21 Novembro 2011 | 23h00

BANGALORE - Giro o caleidoscópio de lembranças da viagem ao sul da Índia. Saris coloridos bailam na retina. Delicadas sedas voam nos verdes campos de arroz, turbantes rijos desfilam pastoreando cabras. Há flores nos cabelos, pescoços, calçadas. Suaves jasmins que se misturam à força dos sândalos e do curry. Odores que fisgam os sentidos. Especiarias que queimam a garganta e perfumam os mercados. Bazares multicolores de pétalas, joias e tilaks, o pigmento para o terceiro olho. Visões de templos amarelos, vermelhos, cinzas, e seus dançarinos e deuses de pedra. Há fogo e devoção. Há água, no rio que lava o corpo, a alma e as roupas. Há incenso e música. Os sons dos mantras e das buzinas misturados em franca melodia. E há sorrisos, centenas, que se multiplicam nos espelhos das memórias e me fazem sorrir.

 

Cores, ruídos e sabores. O estado de Karnataka poderia ser definido assim. E nessa imensidão de conceitos ainda seria vago. Porque a Índia são as pessoas. E não entendê-la pelo seu povo é não se conectar com esse mundo antigo, belo e espiritual. É não absorver sua essência, que aparece primeiro nos olhos das crianças - pequenas jabuticabas a fitá-lo, que ora se aproximam tímidas, ora correndo. Algumas com celulares. Perguntam seu nome, sua origem. Querem ter seu retrato. Ao sinal de aprovação, chamam para a foto pais, tios, primos e avós, que logo o convidam para conhecer suas casas.

 

Mesmo que não dominem o inglês, e você não saiba kanadda ou hindi, usarão uma linguagem universal: o sorriso. Vão sorrir um sorriso largo e tão primitivo de quando não havia palavras para separar ou unir.
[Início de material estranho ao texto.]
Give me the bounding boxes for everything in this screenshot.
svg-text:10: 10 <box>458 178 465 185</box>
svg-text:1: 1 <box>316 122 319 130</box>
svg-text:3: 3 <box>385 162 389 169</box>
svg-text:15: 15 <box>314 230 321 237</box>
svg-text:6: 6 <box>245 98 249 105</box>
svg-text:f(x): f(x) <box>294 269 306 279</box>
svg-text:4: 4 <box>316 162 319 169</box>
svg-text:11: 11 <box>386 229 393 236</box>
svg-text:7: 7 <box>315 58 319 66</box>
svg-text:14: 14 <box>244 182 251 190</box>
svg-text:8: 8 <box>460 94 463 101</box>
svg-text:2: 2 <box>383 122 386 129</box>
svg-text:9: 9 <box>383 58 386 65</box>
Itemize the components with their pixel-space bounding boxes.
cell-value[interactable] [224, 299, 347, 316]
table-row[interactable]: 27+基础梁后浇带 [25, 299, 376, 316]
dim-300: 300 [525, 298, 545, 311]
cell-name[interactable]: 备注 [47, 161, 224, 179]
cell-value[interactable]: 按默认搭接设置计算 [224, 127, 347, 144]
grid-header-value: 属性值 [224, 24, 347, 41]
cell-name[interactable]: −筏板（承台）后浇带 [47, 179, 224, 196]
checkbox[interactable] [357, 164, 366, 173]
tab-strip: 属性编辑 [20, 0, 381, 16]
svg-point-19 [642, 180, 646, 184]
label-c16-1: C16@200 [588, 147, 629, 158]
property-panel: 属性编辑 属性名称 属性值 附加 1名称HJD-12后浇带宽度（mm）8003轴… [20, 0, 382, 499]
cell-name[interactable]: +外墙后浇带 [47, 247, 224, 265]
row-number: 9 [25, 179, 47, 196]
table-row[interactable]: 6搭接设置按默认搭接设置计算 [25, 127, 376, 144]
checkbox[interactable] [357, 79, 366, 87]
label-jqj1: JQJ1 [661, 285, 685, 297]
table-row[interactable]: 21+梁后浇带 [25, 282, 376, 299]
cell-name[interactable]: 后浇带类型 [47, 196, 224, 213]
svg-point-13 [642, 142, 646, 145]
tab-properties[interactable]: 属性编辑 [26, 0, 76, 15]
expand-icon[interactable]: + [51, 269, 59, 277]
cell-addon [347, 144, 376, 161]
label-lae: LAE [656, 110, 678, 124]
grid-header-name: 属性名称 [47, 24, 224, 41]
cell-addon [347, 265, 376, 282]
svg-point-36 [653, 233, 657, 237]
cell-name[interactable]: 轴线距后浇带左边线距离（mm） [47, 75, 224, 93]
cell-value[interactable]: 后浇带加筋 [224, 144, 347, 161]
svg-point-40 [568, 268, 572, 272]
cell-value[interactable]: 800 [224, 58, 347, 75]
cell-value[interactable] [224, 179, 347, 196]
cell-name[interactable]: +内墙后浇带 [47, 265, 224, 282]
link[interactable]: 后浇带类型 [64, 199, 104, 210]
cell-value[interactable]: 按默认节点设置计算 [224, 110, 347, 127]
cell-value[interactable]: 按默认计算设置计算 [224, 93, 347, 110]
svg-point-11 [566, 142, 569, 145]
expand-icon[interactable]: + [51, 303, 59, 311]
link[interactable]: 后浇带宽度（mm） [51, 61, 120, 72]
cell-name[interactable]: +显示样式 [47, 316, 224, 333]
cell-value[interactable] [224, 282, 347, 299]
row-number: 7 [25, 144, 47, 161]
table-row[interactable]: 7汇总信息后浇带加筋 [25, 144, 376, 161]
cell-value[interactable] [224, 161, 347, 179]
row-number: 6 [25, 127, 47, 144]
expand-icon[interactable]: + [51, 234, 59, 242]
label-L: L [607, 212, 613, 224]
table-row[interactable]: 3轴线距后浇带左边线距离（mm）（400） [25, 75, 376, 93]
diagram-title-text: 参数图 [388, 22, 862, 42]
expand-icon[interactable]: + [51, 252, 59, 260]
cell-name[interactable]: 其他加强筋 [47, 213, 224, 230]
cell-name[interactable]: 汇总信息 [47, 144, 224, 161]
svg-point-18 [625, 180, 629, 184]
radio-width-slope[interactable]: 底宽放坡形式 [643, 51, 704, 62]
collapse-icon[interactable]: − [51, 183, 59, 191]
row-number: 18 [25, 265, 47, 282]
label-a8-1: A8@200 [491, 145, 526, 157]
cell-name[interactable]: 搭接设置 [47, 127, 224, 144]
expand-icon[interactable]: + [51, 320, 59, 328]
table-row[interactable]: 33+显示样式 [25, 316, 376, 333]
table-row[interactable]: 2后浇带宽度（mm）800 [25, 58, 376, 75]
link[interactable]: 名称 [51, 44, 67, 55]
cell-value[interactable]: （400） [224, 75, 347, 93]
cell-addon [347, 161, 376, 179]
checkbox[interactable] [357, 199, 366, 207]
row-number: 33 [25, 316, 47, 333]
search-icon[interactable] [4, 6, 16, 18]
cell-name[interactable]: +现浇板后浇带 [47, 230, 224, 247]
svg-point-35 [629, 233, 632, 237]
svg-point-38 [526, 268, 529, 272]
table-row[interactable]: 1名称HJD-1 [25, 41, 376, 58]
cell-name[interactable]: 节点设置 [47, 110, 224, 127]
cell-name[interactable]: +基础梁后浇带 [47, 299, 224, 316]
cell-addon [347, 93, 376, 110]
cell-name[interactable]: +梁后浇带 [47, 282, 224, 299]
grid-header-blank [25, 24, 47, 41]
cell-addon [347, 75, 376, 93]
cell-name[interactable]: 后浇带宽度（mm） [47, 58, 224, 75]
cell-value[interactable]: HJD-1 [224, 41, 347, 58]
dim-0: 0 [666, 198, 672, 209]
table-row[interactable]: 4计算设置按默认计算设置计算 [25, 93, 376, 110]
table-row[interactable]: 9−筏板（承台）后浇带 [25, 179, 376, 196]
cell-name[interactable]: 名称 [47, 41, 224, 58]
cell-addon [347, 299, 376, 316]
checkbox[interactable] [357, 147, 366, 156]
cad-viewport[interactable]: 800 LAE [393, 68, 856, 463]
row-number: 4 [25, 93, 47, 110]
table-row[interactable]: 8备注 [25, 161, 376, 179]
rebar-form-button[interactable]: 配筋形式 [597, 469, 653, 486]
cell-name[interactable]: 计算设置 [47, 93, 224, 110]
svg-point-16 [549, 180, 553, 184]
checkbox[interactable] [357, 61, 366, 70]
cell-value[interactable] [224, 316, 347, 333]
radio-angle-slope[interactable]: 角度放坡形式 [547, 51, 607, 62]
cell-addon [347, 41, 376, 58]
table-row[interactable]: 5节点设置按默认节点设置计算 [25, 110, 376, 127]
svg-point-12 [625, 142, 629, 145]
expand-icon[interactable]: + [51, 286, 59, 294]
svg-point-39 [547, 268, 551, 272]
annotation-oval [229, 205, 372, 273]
É uma troca, das mais sinceras. Eles saem felizes, com a lembrança do estranho espécime ocidental. Você também, com mais uma imagem para seu caleidoscópio.

 

 

Talvez isso só seja possível numa região não muito globalizada e sem hordas de turistas estrangeiros como o norte, onde estão Nova Délhi e Agra (Taj Mahal). E por mais que Karnataka tenha 50 milhões de habitantes e sua capital, Bangalore, seja o Vale do Silício indiano, basta sair do miolo tecnológico para visualizar uma Índia mais rural, virgem e autêntica. Sem perder a atratividade.

 

Nela estão dois patrimônios da Unesco (Hampi e Pattadakal), templos e palácios ricamente adornados, persistem tradições culturais e religiosas bem peculiares, resistem reservas florestais e perfila-se um litoral de 320 quilômetros quase inexplorado. "Um Estado, muitos mundos", diz o slogan oficial. Faz jus.

 

E eu digo: um destino, duas viagens. Uma de paisagens e cenários, outra de peregrinação interior. Ir para a Índia é transformador. Na terra onde os homens sempre foram atrás de especiarias e joias, a melhor essência para se trazer de volta é a do ser humano, a sua e a do outro. É como dizem os hinduístas: o deus que está em mim reconhece e saúda o deus que está em você. Ou apenas, namaskar!

 

BANGALORE - Sinfonia de buzinas no Vale do Silício indiano

 

Uma placa define bem Bangalore: em obras. A capital de Karnataka, que se orgulha de ter uma das maiores taxas de crescimento econômico da Índia, é o reflexo dessa efervescência. Muitos prédios e viadutos em construção, ruas sendo pavimentadas, areia e brita. A cidade que é considerada o Vale do Silício indiano concentra muitas empresas de TI (tecnologia da informação) e foi berço de gente como Sabeer Bhatia, cocriador do Hotmail. Abriga também quase todas as especialidades médicas do mundo.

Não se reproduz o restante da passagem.